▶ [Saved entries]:

──────

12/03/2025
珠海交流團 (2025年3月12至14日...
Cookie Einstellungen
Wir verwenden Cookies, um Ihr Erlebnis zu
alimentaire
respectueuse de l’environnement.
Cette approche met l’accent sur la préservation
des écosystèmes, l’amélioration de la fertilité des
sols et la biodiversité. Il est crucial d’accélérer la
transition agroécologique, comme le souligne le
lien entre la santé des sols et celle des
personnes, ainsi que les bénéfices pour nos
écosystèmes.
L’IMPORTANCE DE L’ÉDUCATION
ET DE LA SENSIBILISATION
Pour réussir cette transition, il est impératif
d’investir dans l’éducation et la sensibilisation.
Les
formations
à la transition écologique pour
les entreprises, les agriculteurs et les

──────

▶ [About this exercise]: Transcribe the data above in full, keeping every word as it is.

▶ [Result]:
12/03/2025
珠海交流團 (2025年3月12至14日...
Cookie Einstellungen
Wir verwenden Cookies, um Ihr Erlebnis zu
alimentaire
respectueuse de l’environnement.
Cette approche met l’accent sur la préservation
des écosystèmes, l’amélioration de la fertilité des
sols et la biodiversité. Il est crucial d’accélérer la
transition agroécologique, comme le souligne le
lien entre la santé des sols et celle des
personnes, ainsi que les bénéfices pour nos
écosystèmes.
L’IMPORTANCE DE L’ÉDUCATION
ET DE LA SENSIBILISATION
Pour réussir cette transition, il est impératif
d’investir dans l’éducation et la sensibilisation.
Les
formations
à la transition écologique pour
les entreprises, les agriculteurs et les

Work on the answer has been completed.